Games since have spanned an array of periods and settings, from the American Revolution, to the Golden Age of Piracy in the Caribbean, to Revolutionary Paris and Victorian London, to Ancient Egypt, Classical Greece, Viking-era Britain, and even a recent dip into Medieval Baghdad during the Islamic Golden Age.
As of this writing, there are 14 Assassin’s Creed mainline titles, as well as several spinoffs, ranging from near prequels to the storylines to spinoff arcade-style action titles.
It’s this last brand of Assassin’s Creed that has had the most success as of late, with recent entry Assassin’s Creed: Shadows having received generally positive reviews for streamlining many of the updated RPG-style elements while still retaining many of the core systems that long-time fans enjoyed.
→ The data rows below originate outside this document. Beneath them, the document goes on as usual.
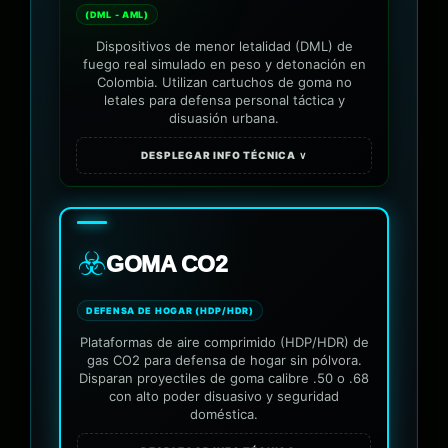
(DML - AML)
Dispositivos de menor letalidad (DML) de
fuego real simulado en peso y detonación en
Colombia. Utilizan cartuchos de goma no
letales para defensa personal táctica y
disuasión urbana.
DESPLEGAR INFO TÉCNICA ∨
☣️
GOMA CO2
DEFENSA DE HOGAR (HDP/HDR)
Plataformas de aire comprimido (HDP/HDR) de
gas CO2 para defensa de hogar sin pólvora.
Disparan proyectiles de goma calibre .50 o .68
con alto poder disuasivo y seguridad
doméstica.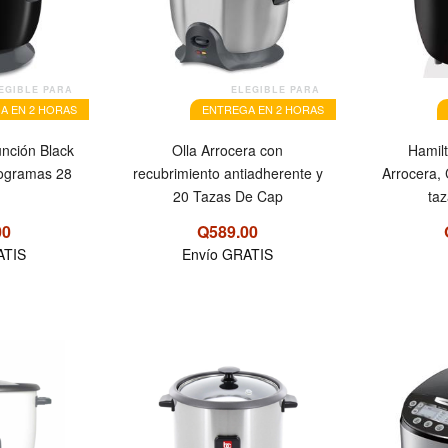
EGIBLE PARA
ELEGIBLE PARA
A EN 2 HORAS
ENTREGA EN 2 HORAS
función Black
Olla Arrocera con
Hamilt
rogramas 28
recubrimiento antiadherente y
Arrocera,
20 Tazas De Cap
ta
00
Q589.00
ATIS
Envío GRATIS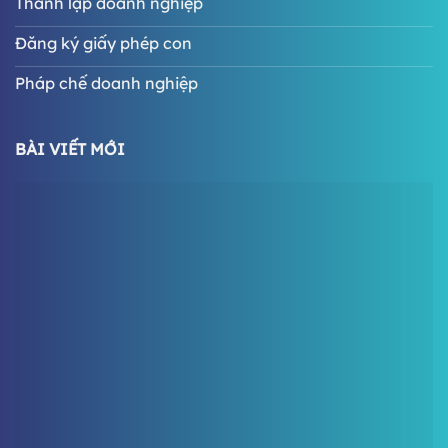
Thành lập doanh nghiệp
Đăng ký giấy phép con
Pháp chế doanh nghiệp
BÀI VIẾT MỚI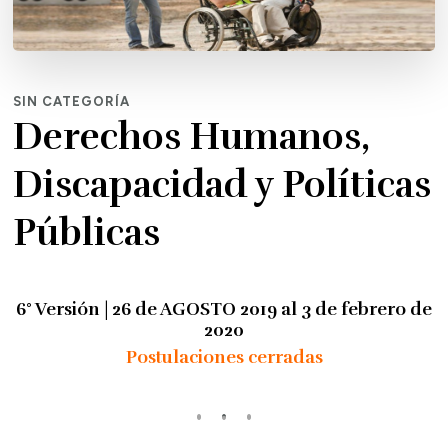
SIN CATEGORÍA
Derechos Humanos,
Discapacidad y Políticas
Públicas
6° Versión | 26 de AGOSTO 2019 al 3 de febrero de
2020
Postulaciones cerradas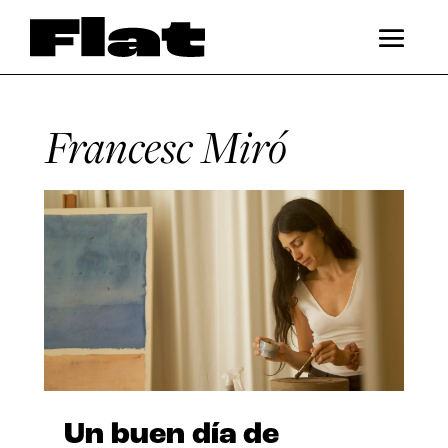
Francesc Miró
Un buen día de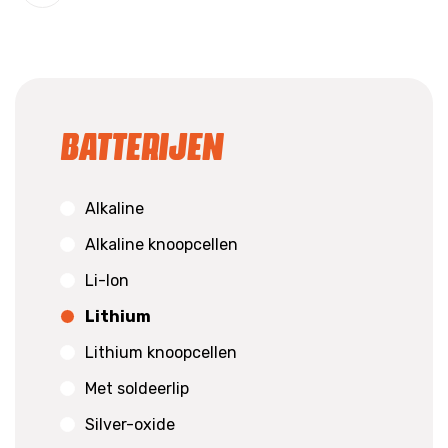
Batterijen
Alkaline
Alkaline knoopcellen
Li-Ion
Lithium
Lithium knoopcellen
Met soldeerlip
Silver-oxide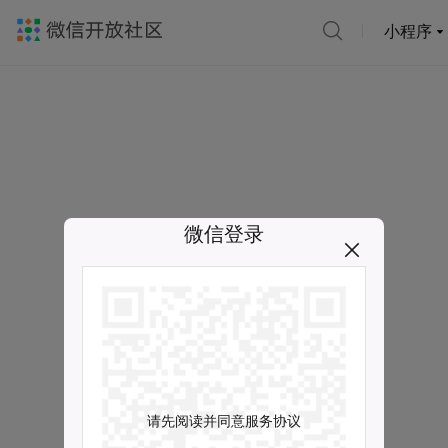
小程序
微信登录
请先阅读并同意服务协议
Ubisoft reportedly pushed back Shadows several times in order to give the development team more time to polish, something longtime fans and players are hoping the studio will also be willing to do with this television series.
About This Assassin’s Creed Series
Specific details about the Netflix Assassin’s Creed series have not yet been announced, though the story will likely still largely center around the titular Assassins and their ancient war against the Templars over the destiny of humanity. The Animus, a specialized virtual reality machine which makes use of the player-character’s DNA to show the genetic memories of past relatives who are often involved in pivotal moments of history across the world, is expected to also be part of the narrative.
Acting and writing crews have not yet been announced for the new series, nor has a concrete storyline been revealed. Players are already wondering if the show will focus on existing Assassin’s Creed characters, or if it will take a more franchise-wide epic route and center around its in-show protagonists. While it’s expected that the Netflix series and the Assassin’s Creed video game series will largely remain in continuity with one another, we do know for a fact that they won’t be directly connected to the 2016 live-action film, starring Michael Fassbender, as it took an entirely different path.
For more on the Fassbender film, check out our breakdown of how its ending stacks up.
Fassbender’s Assassin’s Creed was a moderate box office success, but its critical reception was mixed, to say the least. It remains to be seen if this Netflix series will in any way reference the film or acknowledge its existence at all. But either way, with a ballooning streaming industry increasingly embracing big-budget, high-stakes, and lore-heavy science fiction and fantasy content—and a heightened interest in continuing to mine popular video game intellectual properties for potentially franchise-altering content—the timing may not be more perfect for Assassin’s Creed.
Games Are Becoming Big on the Small Screen
It’s not the only game-to-screen project that Netflix and other streamers are taking chances on, either. With the monumental success of HBO’s ultra-faithful and exceptionally well-executed adaptation of The Last of Us, a blueprint for how to adapt big-budget games to a small-screen series has been set. Netflix has seen its fair share of success in the IP-adaptation game with high-profile and successful series like The Witcher, though not without its fair share of behind-the-scenes missteps.
Can Assassin’s Creed join the ranks of The Witcher and The Last of Us? It has a ways to go before we find out, but at the very least, with an established and high-profile intellectual property, a robust sandbox to create an enormous and engrossing in-show world, and a veteran pair of showrunners at the helm, all the ingredients are in place to create the next big thing in fantasy-historical-adventure streaming series. For now, fans will have to simply bide their time as more details are revealed.